● EXERCISE AIM: The full listing, excluding its pictures, should be printed exactly as it stands.

● RECORD EXTRACTS:
····················

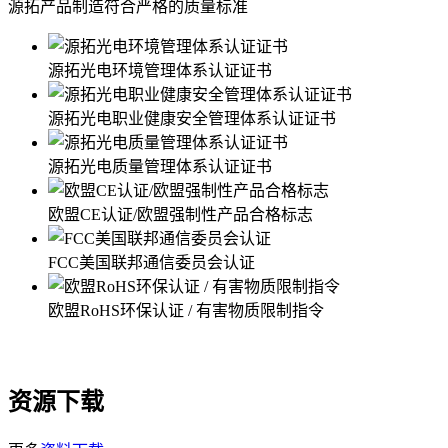
源拓产品制造符合严格的质量标准
源拓光电环境管理体系认证证书
源拓光电职业健康安全管理体系认证证书
源拓光电质量管理体系认证证书
欧盟CE认证/欧盟强制性产品合格标志
FCC美国联邦通信委员会认证
欧盟RoHS环保认证 / 有害物质限制指令
资源下载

····················

● SOLUTION TO THE PROBLEM:
源拓产品制造符合严格的质量标准
源拓光电环境管理体系认证证书
源拓光电职业健康安全管理体系认证证书
源拓光电质量管理体系认证证书
欧盟CE认证/欧盟强制性产品合格标志
FCC美国联邦通信委员会认证
欧盟RoHS环保认证 / 有害物质限制指令
资源下载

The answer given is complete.